OpenClaw Configuration
Add this to your OpenClaw MCP servers config:
{
"mcpServers": {
"tool-attention": {
"command": "/path/to/tool-attention-mcp/.venv/bin/tool-attention-mcp",
"args": [],
"env": {
"TA_USE_TOOL_ATTENTION": "1",
"TA_THRESHOLD": "0.28",
"TA_TOP_K_DEFAULT": "5",
"TA_VENDOR_PATH": "/path/to/tool-attention-mcp/.vendor/tool-attention/code"
}
}
}
}
Then use tool_attention.pick_tool in your agent's routing policy before calling any real tool.
Environment Variables
| Variable | Default | What It Does |
|---|---|---|
| TA_USE_TOOL_ATTENTION | 1 | Turn on full Tool Attention backend (1=on, 0=fallback chain only) |
| TA_THRESHOLD | 0.28 | Minimum relevance score for a tool to be considered (0.0 to 1.0) |
| TA_TOP_K_DEFAULT | 5 | Default number of top tools to return |
| TA_VENDOR_PATH | — | Path to the reference implementation code |
| TA_ENCODER | sentence-transformers/all-MiniLM-L6-v2 | Which embedding model to use for scoring |
Docker
docker build -t tool-attention-mcp .
docker run -i tool-attention-mcp
Note: the slim Docker image skips sentence-transformers to keep size small.
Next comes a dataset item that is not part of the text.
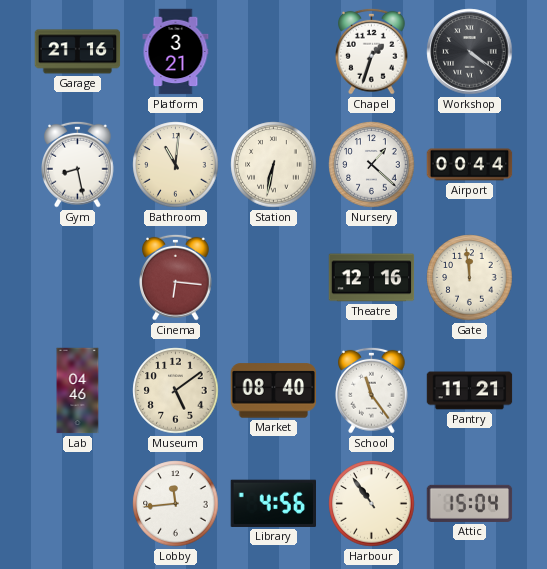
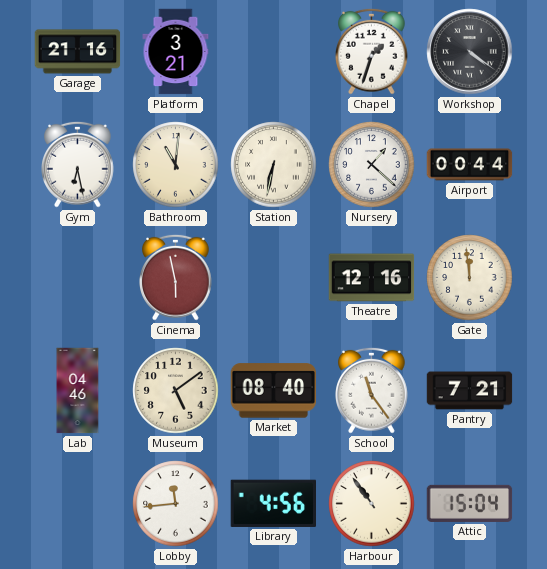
Gym: 8:28 -> 6:28
Cinema: 6:16 -> 5:58
Pantry: 11:21 -> 7:21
Extend it if you need the full backend.
Credits 📖
- Paper: "Tool Attention Is All You Need" — Anuj Sadani, Deepak Kumar. arXiv:2604.21816
- Reference Implementation: github.com/asadani/tool-attention (vendored under
.vendor/) - MCP Specification: modelcontextprotocol.io
License
MIT — see LICENSE.
The vendored reference code (.vendor/tool-attention/) is MIT licensed by the original authors.